Der BGH entschied heute, dass eine Zusammenarbeit zwischen einem Augenarzt und einem Optiker wegen Verstoßes gegen die §§ 3 Abs. 2 und 34 Abs. 5 der ärztlichen Berufsordnung der Ärztekammer Niedersachsen (BOÄ) einen wettbewerbsrechtlichen Unterlassungsanspruch begründen kann (BGH I ZR 13/07).
Das Gericht begründete sein Urteil damit, dass die genannten Regelungen der Berufsordnung Marktverhaltensregelungen enthalten. Der Augenarzt könne die Verweisung an einen bestimmten Optiker nicht damit begründen, dass Optiker die Sehschärfe selbst bestimmen und die dann angefertigte Brille von der Brillenverordnung abweichen könne. Ebenso wenig begründe der Patientenwunsch nach Leistungen «aus einer Hand» einen hinreichenden Verweisungsgrund.
Der beklagte Augenarzt aus der Region Hannover arbeitet mit einem Optiker aus dem Großraum Düsseldorf zusammen. Er bietet Patienten an, sich in seiner Praxis unter etwa 60 Musterbrillenfassungen des Optikers eine Fassung auszusuchen. Anschließend übermittelt er seine Messergebnisse und die Brillenverordnung dem Optiker, der die fertige Brille entweder direkt an den Patienten oder auf dessen Wunsch in die Praxis des Beklagten liefert. Dort kontrolliert der Augenarzt dann den Sitz der Brille.
Die Zentrale zur Bekämpfung unlauteren Wettbewerbs erhob wegen dieser Zusammenarbeit Unterlassungsklage beim Landgericht Hannover.
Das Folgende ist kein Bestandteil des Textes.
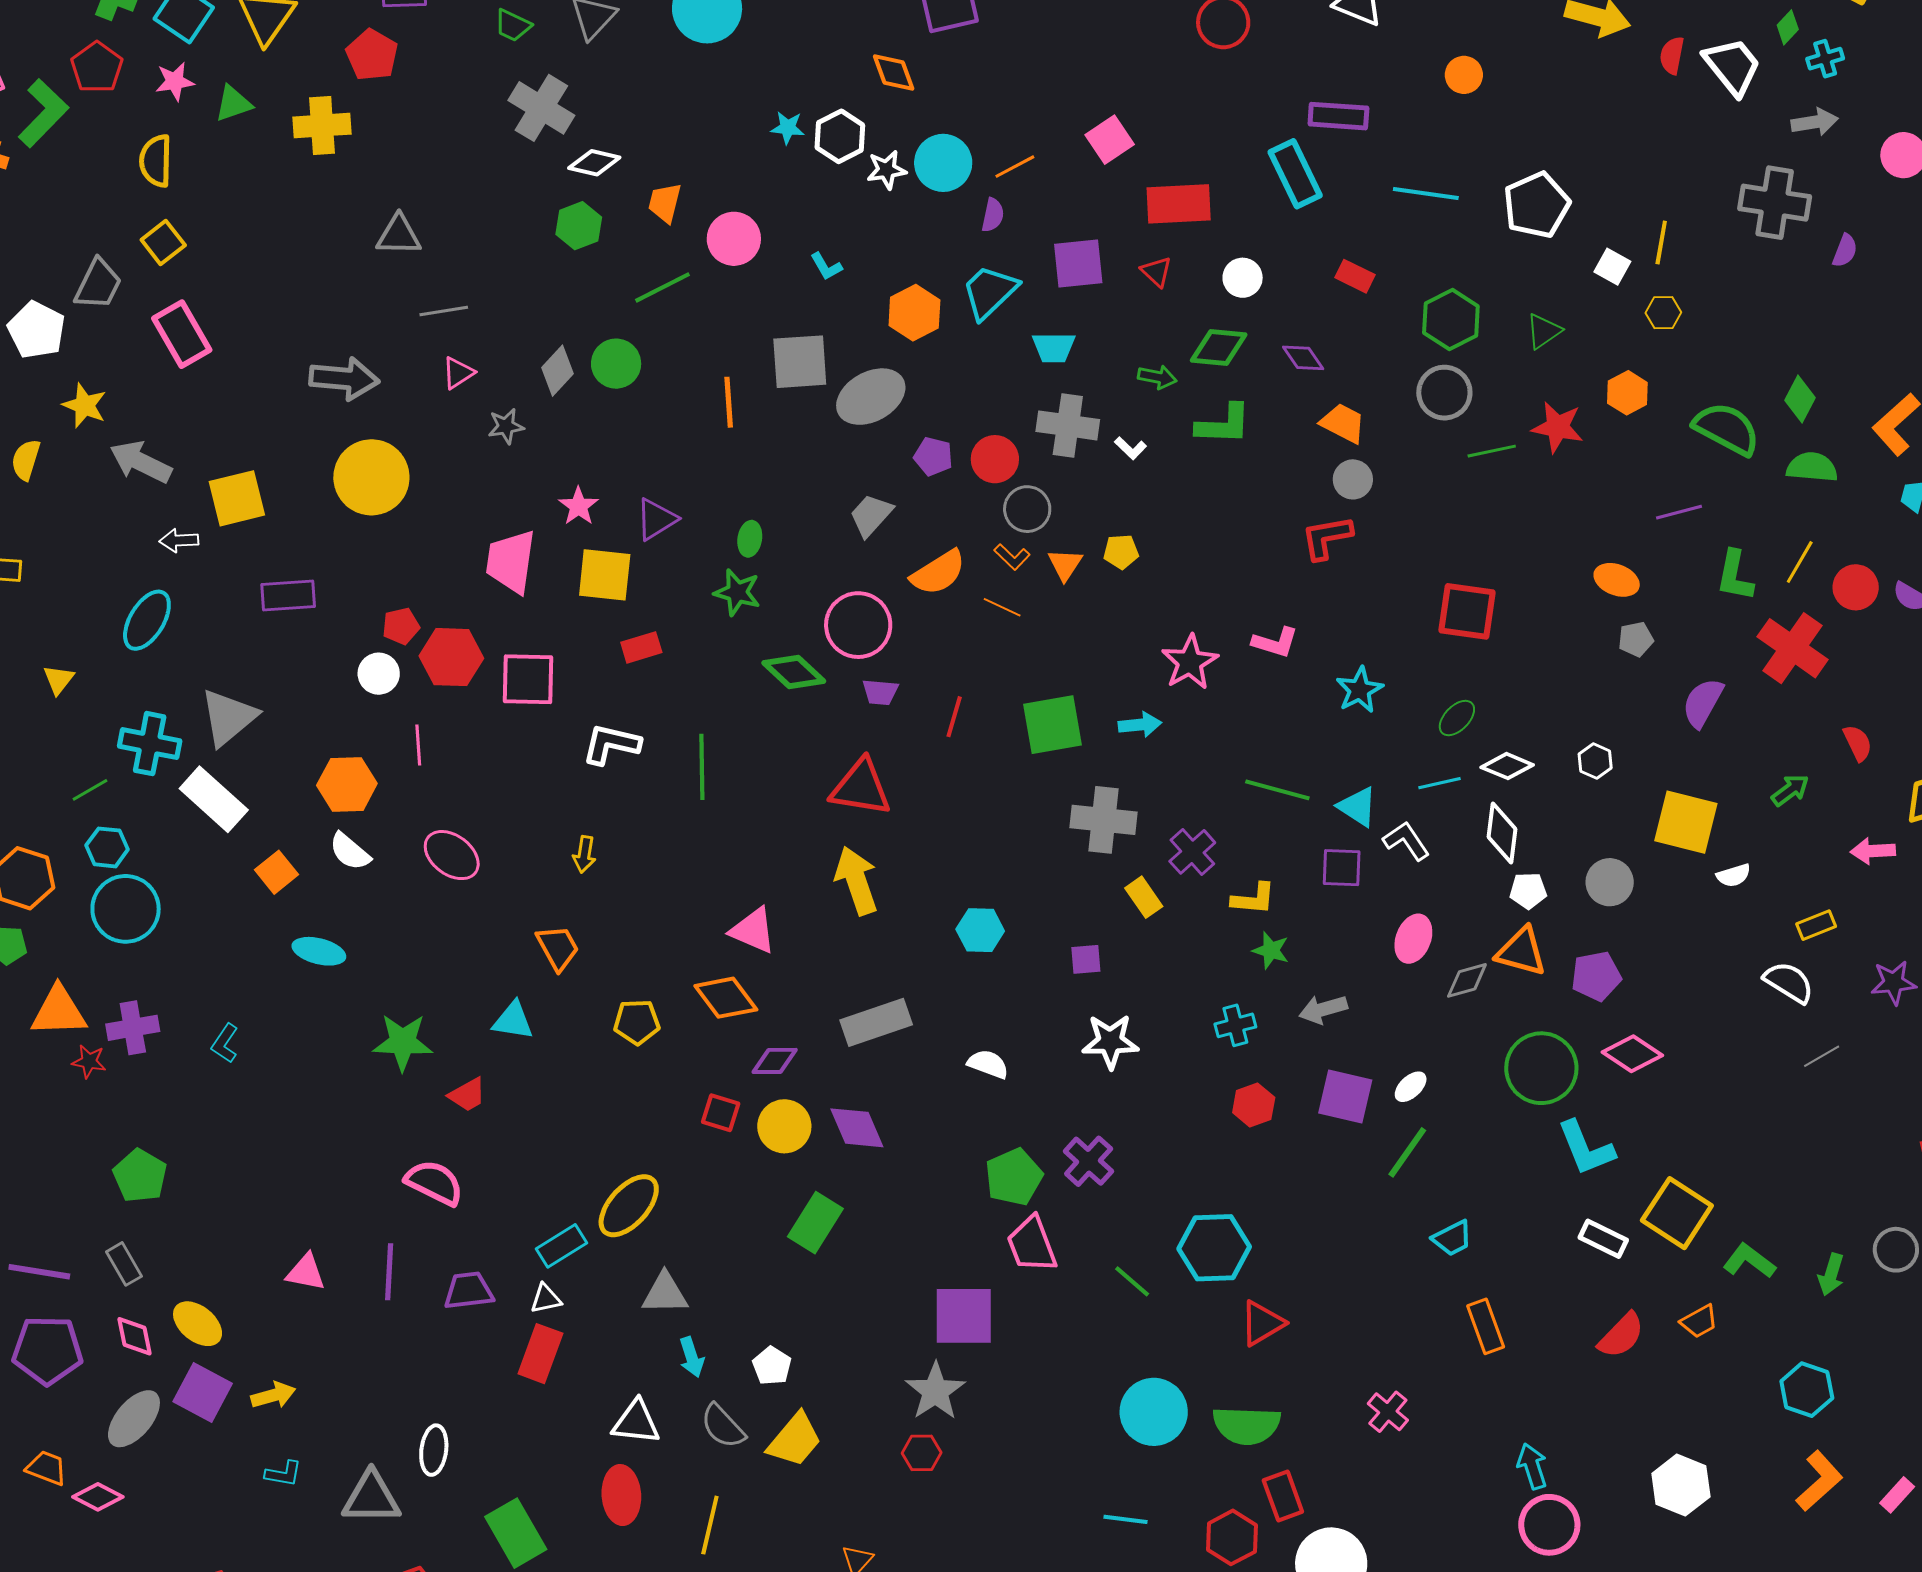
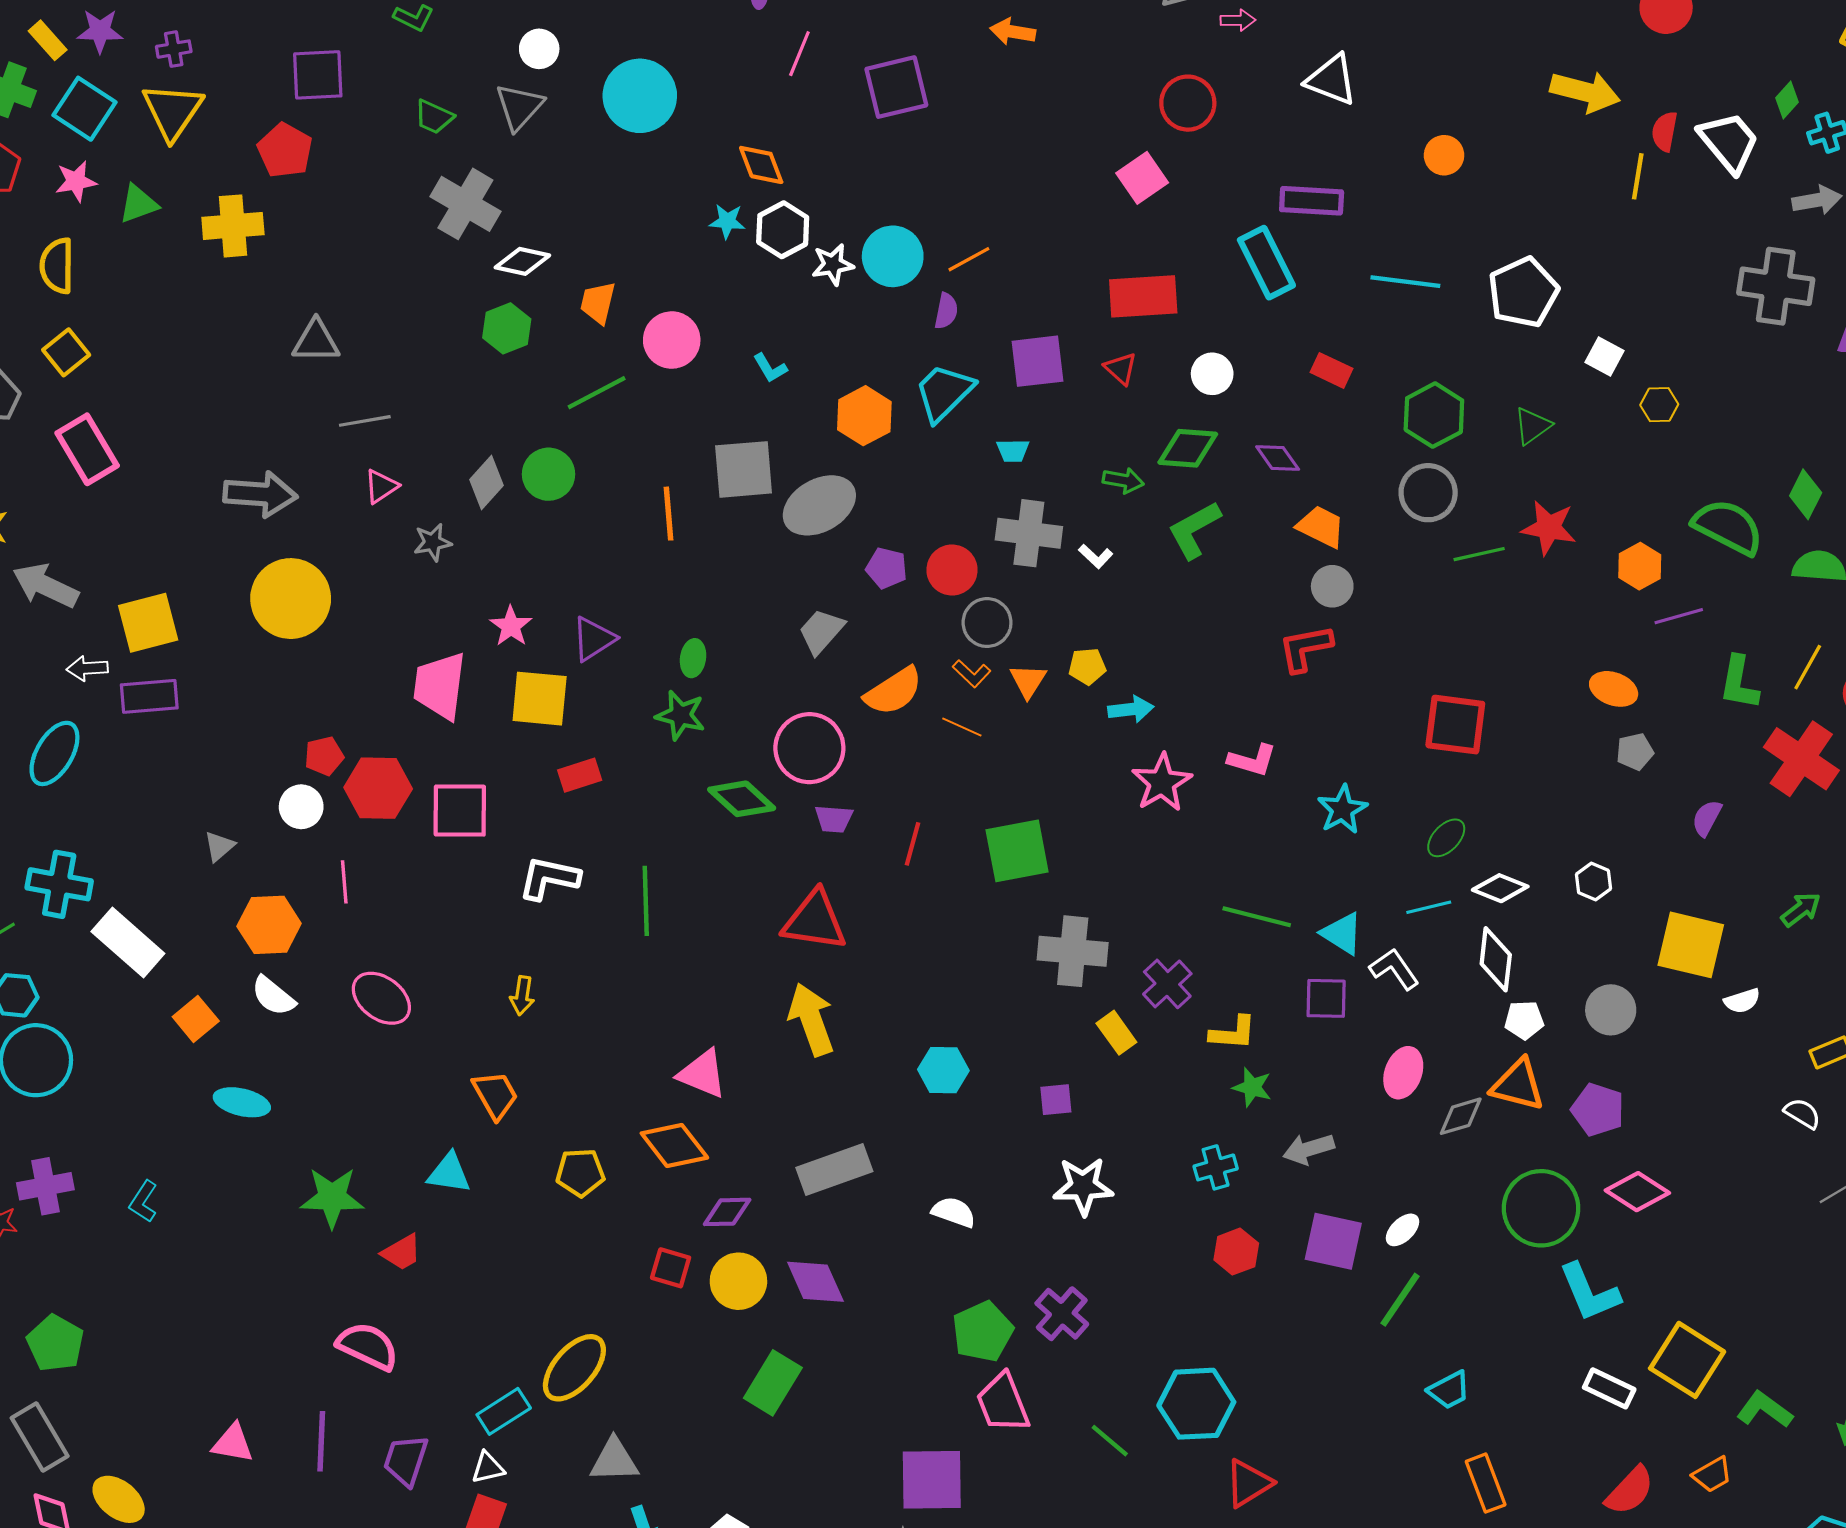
orange diamond: (894, 72) -> (761, 165), moved
pink square: (1110, 140) -> (1142, 178), moved
yellow line: (1661, 243) -> (1638, 176), moved
cyan trapezoid: (1054, 347) -> (1013, 451), size x0.7
orange hexagon: (1627, 393) -> (1640, 566), moved
green L-shape: (1224, 424) -> (1194, 530), turned 150
purple rectangle: (288, 596) -> (149, 696), moved
purple semicircle: (1703, 703) -> (1707, 818), size x0.7
gray triangle: (228, 717) -> (219, 846), moved, size x0.5
cyan arrow: (1140, 725) -> (1131, 709), moved
purple pentagon: (1596, 976) -> (1598, 1110), turned 30
white semicircle: (1789, 982) -> (1802, 1113), size x0.7
gray rectangle: (124, 1264) -> (40, 1437), size x1.5
purple trapezoid: (469, 1291) -> (406, 1460), turned -64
Denn nach ihrer Ansicht verstößt der Beklagte mit diesem Verhalten gegen § 3 Abs. 2 und § 34 Abs. 5 BOÄ. Der Beklagte trug vor, er biete die Brillenvermittlung nur in Ausnahmefällen alten, gehbehinderten oder solchen Patienten an, die an bestimmten Erkrankungen litten oder schlechte Erfahrungen mit ortsansässigen Optikern gemacht hätten. Das LG Hannover gab der Unterlassungsklage statt. Das Oberlandesgericht Celle als Berufungsgericht wies sie ab. Das OLG sah einen hinreichenden Grund für die Verweisung eines Patienten an einen weit entfernten Optiker darin, dass Optiker die Sehschärfe selbst bestimmten und die dann angefertigte Brille von der Brillenverordnung abweichen könne.
Der Bundesgerichtshof gab nun der Revision der Wetbewerbszentrale zum Teil statt und verwies die Sache an das Berufungsgericht zurück.
Laut BGH kann ein Verstoß gegen die §§ 3 Abs. 2 und 34 Abs. 5 BOÄ einen wettbewerbsrechtlichen Unterlassungsanspruch der Klägerin begründen, da es sich bei diesen Vorschriften um Marktverhaltensregelungen handele. Allerdings könne die Klägerin dem Beklagten nicht allgemein verbieten, Patienten an einen bestimmten Optiker zu verweisen oder von diesem angefertigte Brillen in seiner Praxis anzupassen und abzugeben, denn § 34 Abs. 5 BOÄ gestatte die Verweisung, wenn dafür ein hinreichender (nicht notwendig medizinischer) Grund besteht. Und nach § 3 Abs. 2 BOÄ sei die Anpassung und Abgabe einer Brille durch einen Augenarzt zulässig, wenn sie notwendiger Bestandteil der ärztlichen Therapie ist.
Entgegen dem OLG sieht der BGH aber eben keinen hinreichenden Verweisungsgrund in der Selbstbestimmung der Sehschärfe durch Optiker und die damit verbundene Möglichkeit der Abweichung der angefertigten Brille von der Brillenverordnung. Die Ansicht des OLG hätte zur Folge, dass Augenärzte Patienten unbeschränkt an bestimmte Optiker verweisen könnten. Der BGH lehnt dies ab und meint, der Augenarzt könne auch auf andere Weise als durch Verweisung an einen bestimmten Optiker verhindern, dass der Optiker Brillengläser herstellt, die in der Stärke von der ärztlichen Versorgung abweichen. Die Argumentation des OLG würde das Verweisungsverbot letztlich jeglicher Bedeutung berauben, weil die Möglichkeit niemals auszuschließen sei, dass der Optiker von der Verordnung abweichende Gläser herstellt.
Soweit sich einzelne Patienten auf schlechte Erfahrungen mit einem örtlichen Optiker beriefen, werde nicht deutlich, weshalb nicht die Dienste anderer örtlicher Optiker in Anspruch genommen werden könnten.